李叙白的身段儿都放得这么低了,又有文太后和杨太后,还有景帝给他撑腰,吕简夷还能说什么?他又敢说什么?
吕简夷一句话都说不出来,只好捏着鼻子认栽。
看到这一幕,众人面面相觑,连一向备受倚重的吕简夷都在李叙白面前吃了瘪,看来这人还真是个炙手可热的新贵。
贵到不管犯了多大的错,冒犯了什么了不得的人物,官家和两宫太后都能一笑置之。
临近晌午,余忠躬身道:“陛下,太后娘娘,午膳已经备好了,是在这里摆膳,还是移驾偏殿?”
赵益祯正要开口说话,文太后突然问了李叙白一句:“二郎,这些闺秀们在何处用饭?”
李叙白转瞬心领神会,笑道:“闺秀们的午食会送到赛场中,微臣以为,不如就把午膳摆在这里,陛下和太后娘娘,也算是与民同乐,如何?”
文太后格外喜欢李叙白的知情识趣,连连点头:“不错,不错,闺秀们在这晒太阳,老身和陛下也不好躲清凉。”
听到这话,余忠赶忙带人下去安排了。
说话的功夫,內侍们已经在赛场上空搭起了巨大的顶棚,遮住了灿烂如金的烈阳。
一大片暗影投射在了赛场中。
內侍们又在每张桌案旁摆了一个不大的冰盆。
一片沁凉的寒气在赛场中交织缭绕。
余忠的动作很快,不过片刻的功夫,二楼的午膳便已经准备妥当了。
而秀女们的午食也都送到了桌案上。
二楼的地方有限,容不下那么多人一起用膳,赵益祯命李叙白陪着一同用膳,而其他人则移步去偏殿用饭。

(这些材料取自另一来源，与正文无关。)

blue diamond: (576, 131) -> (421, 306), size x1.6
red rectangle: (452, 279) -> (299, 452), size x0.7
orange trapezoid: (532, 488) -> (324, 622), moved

“二郎,这几日忙于选秀之事,你好像都瘦了。”赵益祯抬头看了李叙白一眼,笑道。
李叙白摸了摸自己的脸庞,诧异道:“是吗?真的瘦了?那微臣可得多吃点,得补回来。”
听到这话,杨太后笑出了声:“二郎啊,你这话可不能让下头的那些闺秀们听到了,会气出人命来的。”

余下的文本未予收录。